Turei and Norman bang on about green jobs. One flyer at Sunday’s launch headlined its front page: “A smart economy is a green economy.” The other topped its front page with “The Greens mean business”, put its second target as “Jobs that work for our environment, our economy and our people” and headed its second page with “Smart green economics in action”.

Norman at the launch: “If we don’t protect our environment, we damage the economy”. He got the good-humoured crowd jammed into Wellington’s Boatshed chanting: “No environment, no economy”.

This is smart politics and smart campaigning. In 2008 the Greens featured a child in advertisements, thereby extending saving the planet to saving humanity. Adding “richer”, a word rich in meanings, one of them material wellbeing, reaches out towards the mainstream.

Wellington Central candidate James Shaw is a management consultant. Rimutaka candidate Tane Woodley is a territorial soldier.

The result is recent poll readings averaging close to 10 per cent and a distinct “medium” place among parties. For the small parties recent averages up to Sunday were New Zealand First 2.1 per cent, Maori party 1.4 per cent, ACT 1.1 per cent , Mana 0.5 per cent and United Future 0.2 per cent.

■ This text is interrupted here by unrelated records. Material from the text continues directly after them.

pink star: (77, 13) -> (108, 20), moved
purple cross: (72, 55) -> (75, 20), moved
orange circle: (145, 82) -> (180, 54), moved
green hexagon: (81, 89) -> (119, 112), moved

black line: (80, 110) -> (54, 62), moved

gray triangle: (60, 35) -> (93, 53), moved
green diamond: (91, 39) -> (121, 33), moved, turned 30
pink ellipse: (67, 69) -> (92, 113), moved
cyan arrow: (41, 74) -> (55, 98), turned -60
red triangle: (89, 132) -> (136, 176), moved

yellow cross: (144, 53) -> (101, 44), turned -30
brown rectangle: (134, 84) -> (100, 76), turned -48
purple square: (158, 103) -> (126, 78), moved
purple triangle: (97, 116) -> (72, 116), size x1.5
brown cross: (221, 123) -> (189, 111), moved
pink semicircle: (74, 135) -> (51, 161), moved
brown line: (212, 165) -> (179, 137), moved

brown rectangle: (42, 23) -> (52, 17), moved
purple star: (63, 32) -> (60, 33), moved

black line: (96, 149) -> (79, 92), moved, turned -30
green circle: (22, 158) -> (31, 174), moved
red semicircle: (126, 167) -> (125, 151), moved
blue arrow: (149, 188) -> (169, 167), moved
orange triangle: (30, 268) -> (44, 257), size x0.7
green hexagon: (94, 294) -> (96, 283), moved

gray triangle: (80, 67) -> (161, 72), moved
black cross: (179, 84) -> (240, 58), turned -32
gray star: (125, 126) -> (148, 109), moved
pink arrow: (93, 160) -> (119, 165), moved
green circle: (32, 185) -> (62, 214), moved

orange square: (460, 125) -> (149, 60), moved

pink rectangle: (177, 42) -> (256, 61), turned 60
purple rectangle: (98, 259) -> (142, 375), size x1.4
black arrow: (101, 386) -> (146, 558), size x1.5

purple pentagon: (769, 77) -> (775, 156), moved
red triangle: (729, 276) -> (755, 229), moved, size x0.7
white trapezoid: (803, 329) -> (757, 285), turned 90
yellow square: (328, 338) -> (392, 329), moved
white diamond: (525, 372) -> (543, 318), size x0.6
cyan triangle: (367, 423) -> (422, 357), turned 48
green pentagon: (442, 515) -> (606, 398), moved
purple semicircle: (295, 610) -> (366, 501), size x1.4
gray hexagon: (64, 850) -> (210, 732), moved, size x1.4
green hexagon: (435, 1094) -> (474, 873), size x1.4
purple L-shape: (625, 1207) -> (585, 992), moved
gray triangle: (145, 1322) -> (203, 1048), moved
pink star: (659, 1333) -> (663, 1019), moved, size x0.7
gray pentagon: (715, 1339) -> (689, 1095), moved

Some of the Greens’ support is slippage out of Labour: people who figure Labour can’t be the government, lean a bit greenwards anyway and know the Greens have got some things done with John Key.

Norman’s repositioning has eased that slippage. While mainstream economists pick holes in the economic policy, it is not as far left of Labour’s as it was and in some respects Labour has edged closer to the Greens.

This is a minus and a plus for Labour.

The minus: the stronger the Greens are, the wider the deficit with National — and, come 2014, the harder it will be for Labour to get more votes than National. Labour’s alternative to National is actually Labour-Green. That is likely still to be so in 2014.

The plus: Labour has a ready-made support party that can win a big tranche of votes and National doesn’t. Turei was blunt on Sunday: “We prefer to work with the Labour party.”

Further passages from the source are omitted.